*What the exercise asks:*
Among the lines below, return each one that contains the word "BUTOX".
[Task input Boundary: Start]
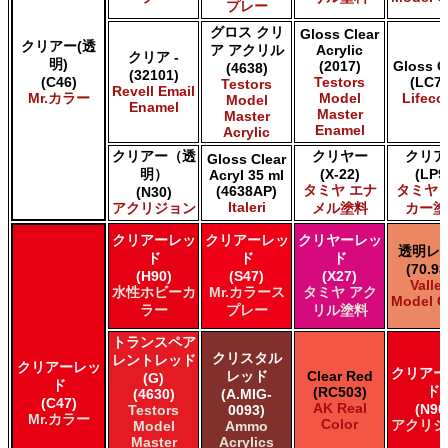
プレー
グロス クリ
Gloss Clear
クリアー(透
ア アクリル
Acrylic
クリア -
明)
(2017)
Gloss C
(4638)
(32101)
(C46)
Testors
(LC73
Testors
Revell Email
Mr.カラー
Model
Lifeco
Model
Enamel
Master
Master
Enamel
Acrylic
クリアー（透
クリヤー
クリア
Gloss Clear
明）
(X-22)
(LP9
Acryl 35 ml
タミヤ エナ
タミヤ 
(4638AP)
(N30)
Italeri
アクリジョン
メル塗料
カー塗
クリアーレッ
クリアーレッ
クリヤーレッ
透明レ
ド
ド
ド
(70.93
(H90)
(S47)
(X27)
Valle
水性ホビーカ
Mr.カラース
タミヤ アク
Model C
ラー
プレー
リル塗料
トランスペア
クリスタル
レントレッド
クリアーレッ
クリアー
レッド
Clear Red
(G)
ド
ド
(RC503)
(4630)
(A.MIG-
(C47)
AK Real
(N90
Testors
0093)
Mr.カラー
Color
アクリジ
Model
Ammo
Master
Acrylics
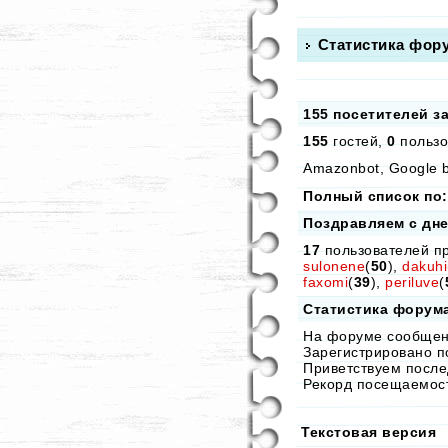
Статистика фор
155 посетителей з
155
гостей,
0
пользо
Amazonbot, Google b
Полный список по:
Поздравляем с дн
17
пользователей пр
sulonene
(
50
),
dakuhi
faxomi
(
39
),
periluve
(
Статистика форум
На форуме сообще
Зарегистрировано п
Приветствуем после
Рекорд посещаемо
Текстовая версия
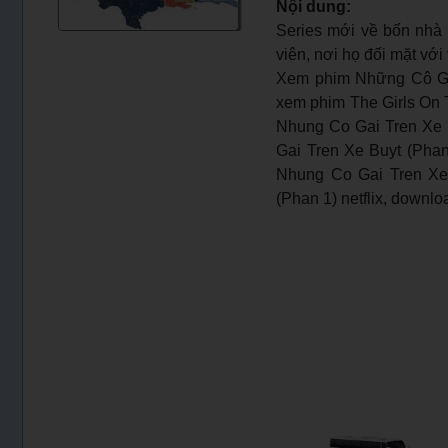
Nội dung:
Series mới về bốn nhà 
viên, nơi họ đối mặt vớ
Xem phim Những Cô Gái
xem phim The Girls On T
Nhung Co Gai Tren Xe B
Gai Tren Xe Buyt (Phan
Nhung Co Gai Tren Xe 
(Phan 1) netflix, downl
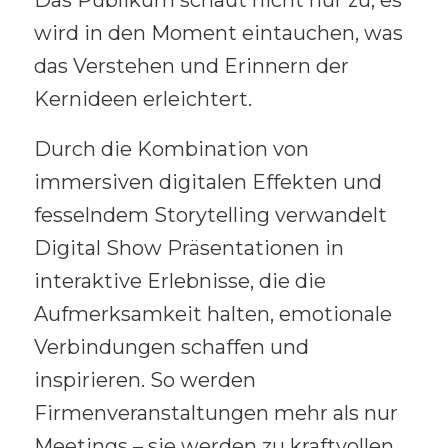
Das Publikum schaut nicht nur zu, es
wird in den Moment eintauchen, was
das Verstehen und Erinnern der
Kernideen erleichtert.
Durch die Kombination von
immersiven digitalen Effekten und
fesselndem Storytelling verwandelt
Digital Show Präsentationen in
interaktive Erlebnisse, die die
Aufmerksamkeit halten, emotionale
Verbindungen schaffen und
inspirieren. So werden
Firmenveranstaltungen mehr als nur
Meetings – sie werden zu kraftvollen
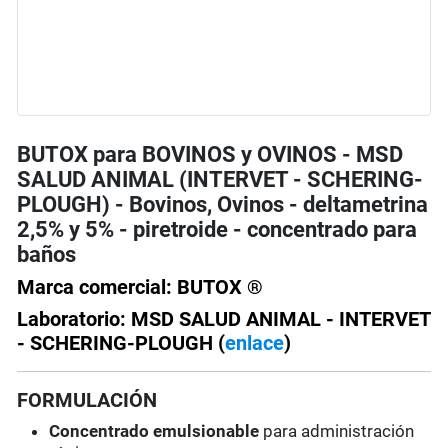
BUTOX para BOVINOS y OVINOS - MSD
SALUD ANIMAL (INTERVET - SCHERING-
PLOUGH) - Bovinos, Ovinos - deltametrina
2,5% y 5% - piretroide - concentrado para
baños
Marca comercial: BUTOX ®
Laboratorio: MSD SALUD ANIMAL - INTERVET
- SCHERING-PLOUGH (
enlace
)
FORMULACIÓN
Concentrado emulsionable
para administración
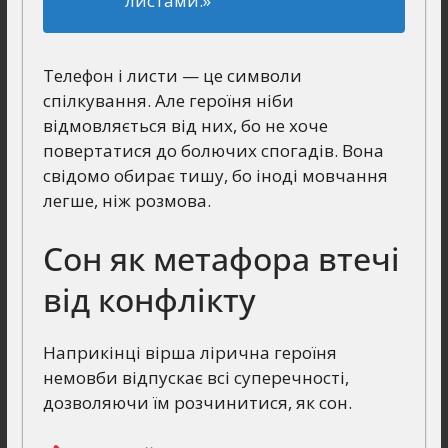
листами.»
Телефон і листи — це символи
спілкування. Але героїня ніби
відмовляється від них, бо не хоче
повертатися до болючих спогадів. Вона
свідомо обирає тишу, бо іноді мовчання
легше, ніж розмова.
Сон як метафора втечі
від конфлікту
Наприкінці вірша лірична героїня
немовби відпускає всі суперечності,
дозволяючи їм розчинитися, як сон.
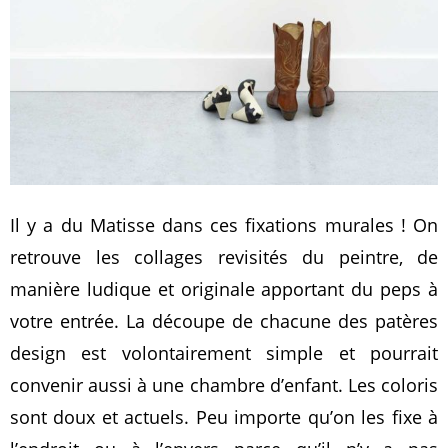
Il y a du Matisse dans ces fixations murales ! On
retrouve les collages revisités du peintre, de
manière ludique et originale apportant du peps à
votre entrée. La découpe de chacune des patères
design est volontairement simple et pourrait
convenir aussi à une chambre d’enfant. Les coloris
sont doux et actuels. Peu importe qu’on les fixe à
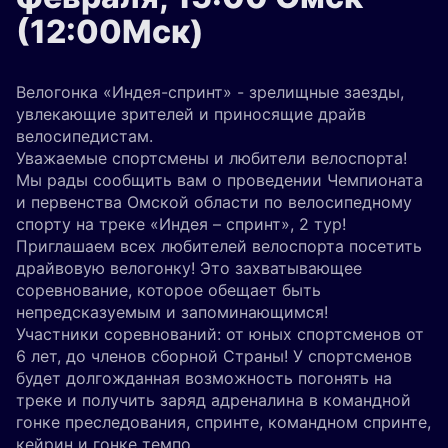
(12:00Мск)
Велогонка «Индея-спринт» - зрелищные заезды,
увлекающие зрителей и приносящие драйв
велосипедистам.
Уважаемые спортсмены и любители велоспорта!
Мы рады сообщить вам о проведении Чемпионата
и первенства Омской области по велосипедному
спорту на треке «Индея – спринт», 2 тур!
Приглашаем всех любителей велоспорта посетить
драйвовую велогонку! Это захватывающее
соревнование, которое обещает быть
непредсказуемым и запоминающимся!
Участники соревнований: от юных спортсменов от
6 лет, до членов сборной Страны! У спортсменов
будет долгожданная возможность погонять на
треке и получить заряд адреналина в командной
гонке преследования, спринте, командном спринте,
кейрин и гонке темпо.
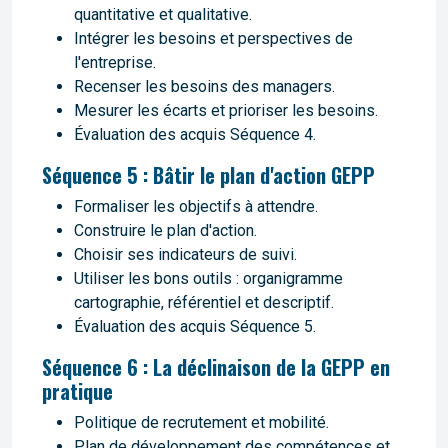
quantitative et qualitative.
Intégrer les besoins et perspectives de
l'entreprise.
Recenser les besoins des managers.
Mesurer les écarts et prioriser les besoins.
Évaluation des acquis Séquence 4.
Séquence 5 : Bâtir le plan d'action GEPP
Formaliser les objectifs à attendre.
Construire le plan d'action.
Choisir ses indicateurs de suivi.
Utiliser les bons outils : organigramme
cartographie, référentiel et descriptif.
Évaluation des acquis Séquence 5.
Séquence 6 : La déclinaison de la GEPP en
pratique
Politique de recrutement et mobilité.
Plan de développement des compétences et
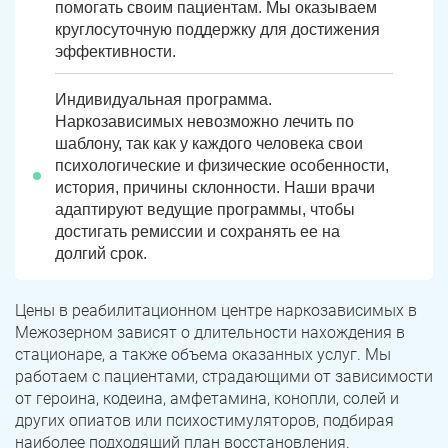
помогать своим пациентам. Мы оказываем
круглосуточную поддержку для достижения
эффективности.
Индивидуальная программа.
Наркозависимых невозможно лечить по
шаблону, так как у каждого человека свои
психологические и физические особенности,
история, причины склонности. Наши врачи
адаптируют ведущие программы, чтобы
достигать ремиссии и сохранять ее на
долгий срок.
Цены в реабилитационном центре наркозависимых в
Межозерном зависят о длительности нахождения в
стационаре, а также объема оказанных услуг. Мы
работаем с пациентами, страдающими от зависимости
от героина, кодеина, амфетамина, конопли, солей и
других опиатов или психостимуляторов, подбирая
наиболее подходящий план восстановления.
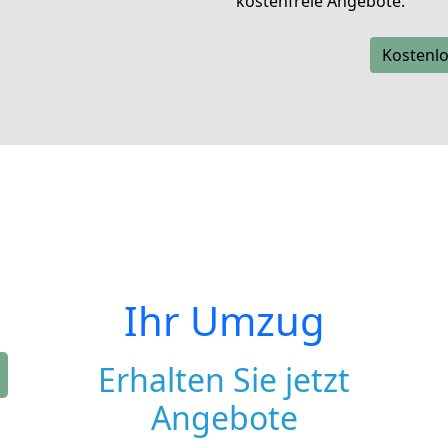
kostenfreie Angebote.
Kostenlo
Ihr Umzug
Erhalten Sie jetzt
Angebote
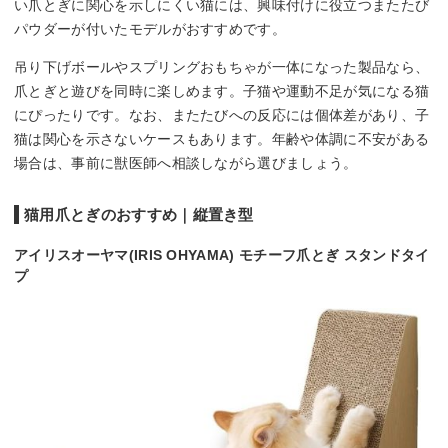
い爪とぎに関心を示しにくい猫には、興味付けに役立つまたたび
パウダーが付いたモデルがおすすめです。
吊り下げボールやスプリングおもちゃが一体になった製品なら、
爪とぎと遊びを同時に楽しめます。子猫や運動不足が気になる猫
にぴったりです。なお、またたびへの反応には個体差があり、子
猫は関心を示さないケースもあります。年齢や体調に不安がある
場合は、事前に獣医師へ相談しながら選びましょう。
猫用爪とぎのおすすめ｜縦置き型
アイリスオーヤマ(IRIS OHYAMA) モチーフ爪とぎ スタンドタイ
プ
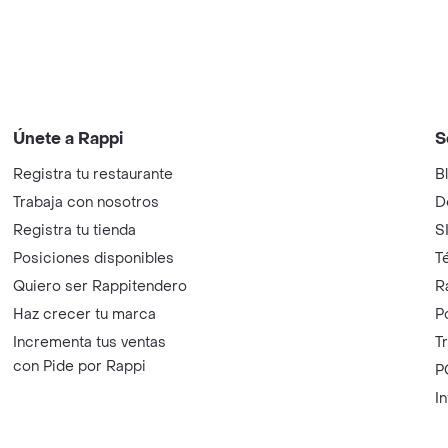
Únete a Rappi
S
Registra tu restaurante
B
Trabaja con nosotros
D
Registra tu tienda
S
Posiciones disponibles
T
Quiero ser Rappitendero
R
Haz crecer tu marca
P
Incrementa tus ventas
T
con Pide por Rappi
P
I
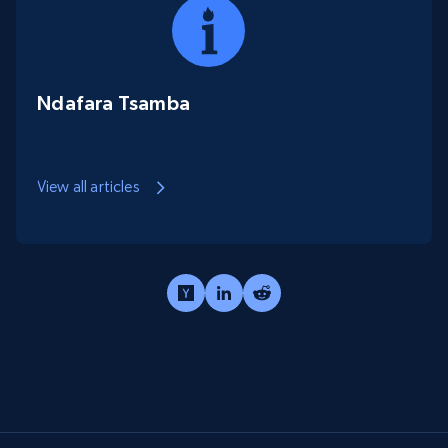
Ndafara Tsamba
View all articles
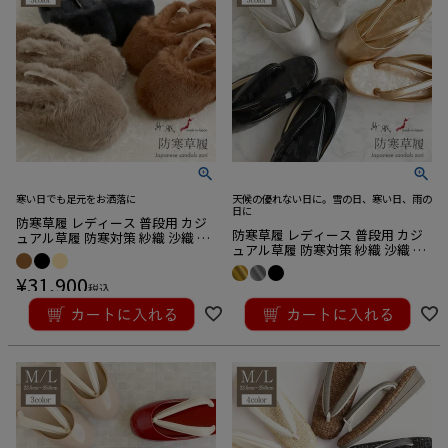
寒い日でも足元をお洒落に
天候の優れない日に。雪の日、寒い日、雨の
日に
防寒草履 レディース 普段用 カジ
防寒草履 レディース 普段用 カジ
ュアル草履 防寒対策 紗織 沙織 ベ
ュアル草履 防寒対策 紗織 沙織 金
ージュ ブラウン ブラック フェイ
銀 黒 ブラック Mサイズ Lサイズ
クファー Mサイズ Lサイズ エナメ
¥
31,900
エナメル 雪の日 雨の日 寒い日 日
ル 寒い日 日本製
税込
¥
28,600
本製
税込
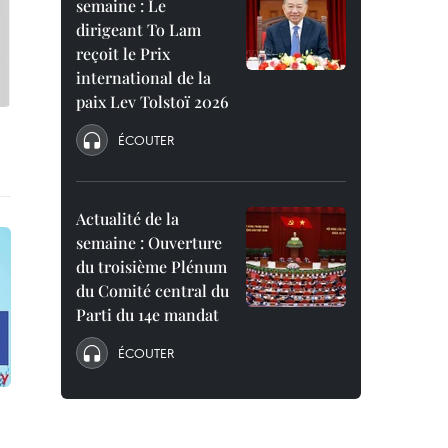
semaine : Le
dirigeant To Lam
reçoit le Prix
international de la
paix Lev Tolstoï 2026
ÉCOUTER
Actualité de la
semaine : Ouverture
du troisième Plénum
du Comité central du
Parti du 14e mandat
ÉCOUTER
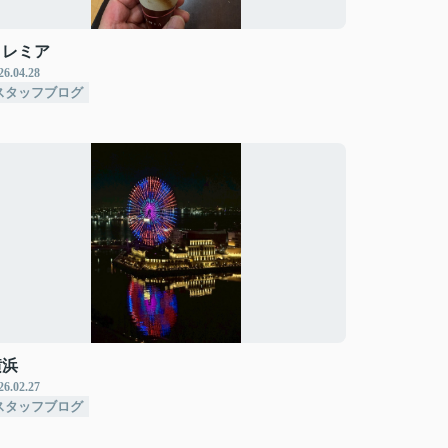
クレミア
26.04.28
スタッフブログ
横浜
26.02.27
スタッフブログ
[Task input Boundary: End]
*Response area:*
BUTOX para BOVINOS y OVINOS - MSD
Marca comercial: BUTOX ®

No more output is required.